### TASK PROMPT
Below are records; write all of them out exactly.

### INPUT RECORDS
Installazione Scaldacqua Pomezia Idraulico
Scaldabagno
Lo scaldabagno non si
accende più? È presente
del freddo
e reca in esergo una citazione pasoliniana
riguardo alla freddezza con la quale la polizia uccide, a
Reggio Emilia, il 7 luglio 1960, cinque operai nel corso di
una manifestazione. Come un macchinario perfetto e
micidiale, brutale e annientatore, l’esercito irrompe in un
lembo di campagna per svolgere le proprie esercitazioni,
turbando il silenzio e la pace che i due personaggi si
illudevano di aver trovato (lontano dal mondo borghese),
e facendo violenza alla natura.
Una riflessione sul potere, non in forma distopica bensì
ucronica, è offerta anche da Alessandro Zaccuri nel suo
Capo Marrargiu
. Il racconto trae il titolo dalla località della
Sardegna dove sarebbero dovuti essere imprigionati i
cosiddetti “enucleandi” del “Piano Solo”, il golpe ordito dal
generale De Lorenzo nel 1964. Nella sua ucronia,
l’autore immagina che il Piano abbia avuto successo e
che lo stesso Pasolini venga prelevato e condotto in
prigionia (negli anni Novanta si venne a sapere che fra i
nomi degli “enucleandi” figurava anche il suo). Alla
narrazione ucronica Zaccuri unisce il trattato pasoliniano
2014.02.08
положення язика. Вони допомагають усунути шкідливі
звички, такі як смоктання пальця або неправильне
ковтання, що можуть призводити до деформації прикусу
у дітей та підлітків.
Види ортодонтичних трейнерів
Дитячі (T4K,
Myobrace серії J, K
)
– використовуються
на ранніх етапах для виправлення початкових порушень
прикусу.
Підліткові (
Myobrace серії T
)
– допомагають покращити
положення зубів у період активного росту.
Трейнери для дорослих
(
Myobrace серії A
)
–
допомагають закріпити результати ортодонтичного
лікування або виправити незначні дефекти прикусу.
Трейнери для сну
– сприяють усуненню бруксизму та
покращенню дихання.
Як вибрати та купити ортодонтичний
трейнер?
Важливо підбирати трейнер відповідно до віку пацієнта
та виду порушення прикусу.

### FINAL ANSWER
Installazione Scaldacqua Pomezia Idraulico
Scaldabagno
Lo scaldabagno non si
accende più? È presente
del freddo
e reca in esergo una citazione pasoliniana
riguardo alla freddezza con la quale la polizia uccide, a
Reggio Emilia, il 7 luglio 1960, cinque operai nel corso di
una manifestazione. Come un macchinario perfetto e
micidiale, brutale e annientatore, l’esercito irrompe in un
lembo di campagna per svolgere le proprie esercitazioni,
turbando il silenzio e la pace che i due personaggi si
illudevano di aver trovato (lontano dal mondo borghese),
e facendo violenza alla natura.
Una riflessione sul potere, non in forma distopica bensì
ucronica, è offerta anche da Alessandro Zaccuri nel suo
Capo Marrargiu
. Il racconto trae il titolo dalla località della
Sardegna dove sarebbero dovuti essere imprigionati i
cosiddetti “enucleandi” del “Piano Solo”, il golpe ordito dal
generale De Lorenzo nel 1964. Nella sua ucronia,
l’autore immagina che il Piano abbia avuto successo e
che lo stesso Pasolini venga prelevato e condotto in
prigionia (negli anni Novanta si venne a sapere che fra i
nomi degli “enucleandi” figurava anche il suo). Alla
narrazione ucronica Zaccuri unisce il trattato pasoliniano
2014.02.08
положення язика. Вони допомагають усунути шкідливі
звички, такі як смоктання пальця або неправильне
ковтання, що можуть призводити до деформації прикусу
у дітей та підлітків.
Види ортодонтичних трейнерів
Дитячі (T4K,
Myobrace серії J, K
)
– використовуються
на ранніх етапах для виправлення початкових порушень
прикусу.
Підліткові (
Myobrace серії T
)
– допомагають покращити
положення зубів у період активного росту.
Трейнери для дорослих
(
Myobrace серії A
)
–
допомагають закріпити результати ортодонтичного
лікування або виправити незначні дефекти прикусу.
Трейнери для сну
– сприяють усуненню бруксизму та
покращенню дихання.
Як вибрати та купити ортодонтичний
трейнер?
Важливо підбирати трейнер відповідно до віку пацієнта
та виду порушення прикусу.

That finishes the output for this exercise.